15 Per Supreme Court En Banc Resolution dated 21 July 1998 concerning Bar Matter No. 803-Re: Amendment to Section 4, Rule 65 of the 1997 Rules of Civil Procedure.
16 Per Supreme Court En Banc Resolution dated 01 August 2000 in A.M. No. 00-2-03-SC.
17 G.R. No. 147417, 08 July 2005.
18 341 SCRA 533, 538 (2000).
19 Sum of all monetary awards in their Peso equivalent as stated in the judgment aforequoted, inclusive of 10% of said sum as attorney’s fees.

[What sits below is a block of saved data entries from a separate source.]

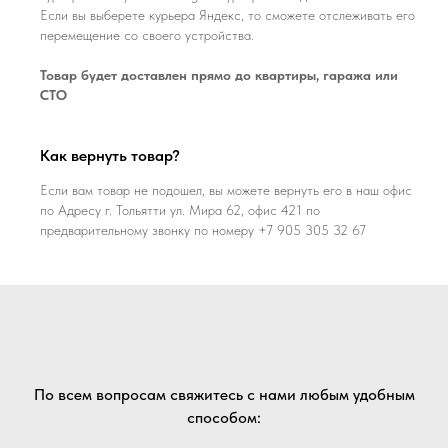
Если вы выберете курьера Яндекс, то сможете отслеживать его
перемещение со своего устройства.
Товар будет доставлен прямо до квартиры, гаража или
СТО
Как вернуть товар?
Если вам товар не подошел, вы можете вернуть его в наш офис
по Адресу г. Тольятти ул. Мира 62, офис 421 по
предварительному звонку по номеру +7 905 305 32 67
По всем вопросам свяжитесь с нами любым удобным
способом:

20 And that even if the conversion rate of ₱40.214 to US$1.00 at the time the decision was promulgated was used, according to petitioner employees, the appeal bond filed in the amount of ₱275,485.92 would still be inadequate for the Peso equivalent of US$9,522.50 would be equal to ₱382,937.81.
21 241 SCRA 643 (1995).
22 Labor Code of the Philippines.
23 Canon 5, Code of Professional Responsibility.
24 Ditching v. Court of Appeals, G.R. No. 109834, 18 October 1996, 263 SCRA 343.